Zheng Qing'er malu sekaligus cemas, sangat gugup.
Apa pria ini mau memperkosanya? Benar-benar membiarkan serigala masuk ke kandang domba.
Meski ia tak takut pada apa pun, ia tetap wanita. Soal seperti ini, ia cukup gugup.
Ia menggigit jari Jiang Nan, berusaha melawan.
Tapi Jiang Nan memeluknya erat. Ia tak bisa bergerak. Air mata menggenang di matanya.
"Jiang Nan, kalau kau berani macam-macam, aku akan jadi hantu dan menghantuimu selamanya. Aku benci kau sepuluh ribu tahun!"
Zheng Qing'er berpikir dalam hati, jari-jarinya mencengkeram kulit Jiang Nan.
"Ssst, jangan bergerak. Ada yang mengintai kita. Kau tidak tahu?"
Jiang Nan bicara pelan.
Ia melakukan ini untuk mengetahui maksud pihak lain.
Lagipula, ia tak mau membuat musuh curiga.
Zheng Qing'er ragu, sampai Jiang Nan melepaskannya.
Ia melihat ke luar dan menyadari Jiang Nan telah menutup tirai.
Ini menciptakan ilusi, seolah-olah mereka sedang bermesraan.
Para pengintai di luar tak bisa melihat. Mereka hanya bisa menunggu cemas.

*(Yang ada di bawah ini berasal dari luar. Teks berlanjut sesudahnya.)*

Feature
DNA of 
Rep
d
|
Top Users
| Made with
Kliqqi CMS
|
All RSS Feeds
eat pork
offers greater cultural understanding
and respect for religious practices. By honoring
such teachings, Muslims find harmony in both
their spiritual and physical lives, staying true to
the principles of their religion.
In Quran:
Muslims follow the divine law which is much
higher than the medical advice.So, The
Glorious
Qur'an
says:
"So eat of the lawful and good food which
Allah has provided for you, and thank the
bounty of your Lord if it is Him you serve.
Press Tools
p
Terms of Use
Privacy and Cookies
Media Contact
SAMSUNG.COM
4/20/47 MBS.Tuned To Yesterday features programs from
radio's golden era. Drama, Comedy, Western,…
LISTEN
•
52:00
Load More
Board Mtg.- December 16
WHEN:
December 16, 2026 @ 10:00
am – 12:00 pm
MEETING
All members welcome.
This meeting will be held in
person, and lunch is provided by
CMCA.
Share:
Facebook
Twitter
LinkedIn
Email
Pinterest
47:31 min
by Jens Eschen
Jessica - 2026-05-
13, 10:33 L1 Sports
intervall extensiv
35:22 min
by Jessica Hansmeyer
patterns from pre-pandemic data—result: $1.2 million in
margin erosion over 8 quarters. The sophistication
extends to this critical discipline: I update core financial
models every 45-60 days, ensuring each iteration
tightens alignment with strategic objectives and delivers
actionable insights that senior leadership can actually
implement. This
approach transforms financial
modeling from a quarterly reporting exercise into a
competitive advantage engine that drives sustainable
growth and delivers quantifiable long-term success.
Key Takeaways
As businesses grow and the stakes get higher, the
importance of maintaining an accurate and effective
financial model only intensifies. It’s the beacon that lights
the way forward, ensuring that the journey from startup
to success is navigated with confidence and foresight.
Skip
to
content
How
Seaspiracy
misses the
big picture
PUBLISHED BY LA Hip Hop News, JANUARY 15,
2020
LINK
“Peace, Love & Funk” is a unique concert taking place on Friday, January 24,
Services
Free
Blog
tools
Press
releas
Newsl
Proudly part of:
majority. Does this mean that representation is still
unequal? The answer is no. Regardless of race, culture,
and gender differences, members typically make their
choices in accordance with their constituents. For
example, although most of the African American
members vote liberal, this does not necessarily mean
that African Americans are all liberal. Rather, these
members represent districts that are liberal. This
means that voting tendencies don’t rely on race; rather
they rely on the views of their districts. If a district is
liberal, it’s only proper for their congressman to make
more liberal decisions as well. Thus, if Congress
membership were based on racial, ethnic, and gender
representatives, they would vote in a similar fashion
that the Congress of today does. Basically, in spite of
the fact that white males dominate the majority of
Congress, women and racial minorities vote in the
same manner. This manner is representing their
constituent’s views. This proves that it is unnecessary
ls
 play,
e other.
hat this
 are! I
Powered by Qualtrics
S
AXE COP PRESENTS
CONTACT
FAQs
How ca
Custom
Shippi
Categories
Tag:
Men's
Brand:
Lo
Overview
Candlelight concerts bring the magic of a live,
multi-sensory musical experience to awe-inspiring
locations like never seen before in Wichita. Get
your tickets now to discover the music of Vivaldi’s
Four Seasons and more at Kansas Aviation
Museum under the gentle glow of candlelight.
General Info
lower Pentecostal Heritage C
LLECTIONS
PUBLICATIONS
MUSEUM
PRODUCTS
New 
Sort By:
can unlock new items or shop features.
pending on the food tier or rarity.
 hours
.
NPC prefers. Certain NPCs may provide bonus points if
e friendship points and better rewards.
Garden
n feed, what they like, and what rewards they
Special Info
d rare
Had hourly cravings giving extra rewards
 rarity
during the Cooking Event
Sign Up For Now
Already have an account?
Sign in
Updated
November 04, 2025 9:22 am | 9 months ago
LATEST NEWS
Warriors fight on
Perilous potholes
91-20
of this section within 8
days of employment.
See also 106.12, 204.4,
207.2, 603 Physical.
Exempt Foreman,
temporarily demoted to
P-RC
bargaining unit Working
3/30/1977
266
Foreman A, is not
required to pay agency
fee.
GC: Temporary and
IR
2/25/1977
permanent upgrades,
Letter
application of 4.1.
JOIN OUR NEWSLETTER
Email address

Zheng Qing'er tak percaya. Tapi Jiang Nan menunjukkan melalui celah jendela. Barulah ia percaya.
Ada beberapa orang bersembunyi di atap, di berbagai arah.
Zheng Qing'er sangat takut, hampir berteriak.
Mengerikan sekali. Berarti selama ini ia diawasi, bahkan saat tidur atau mandi?
Sungguh keterlaluan, menjijikkan.
"Siapa mereka? Kenapa mengawasiku?"
Jiang Nan tersenyum, duduk, dan menatapnya.
"Menurutmu? Logikanya, keluarga Zheng sudah bangkrut. Kau mantan nona muda, tak berharga lagi. Kenapa repot-repot diawasi?"
"Ah, sepertinya juga."
"Tidak, tidak benar. Mana mungkin aku tak berharga? Aku ini cantik, hebat. Kau cuma iri, dengki."
Zheng Qing'er membusungkan dada, penuh percaya diri.
Jiang Nan merasa lucu sekaligus gemas. Gadis ini punya sisi menggemaskan.
"Baik, selain itu, apa kau punya nilai lain? Misalnya rahasia, atau pengetahuan tertentu? Atau keahlian lain?"
Zheng Qing'er berpikir sejenak, lalu menggeleng.
"Mana aku tahu? Mungkin mereka suka padaku, mau dekat-dekat. Ngapain kau urus?"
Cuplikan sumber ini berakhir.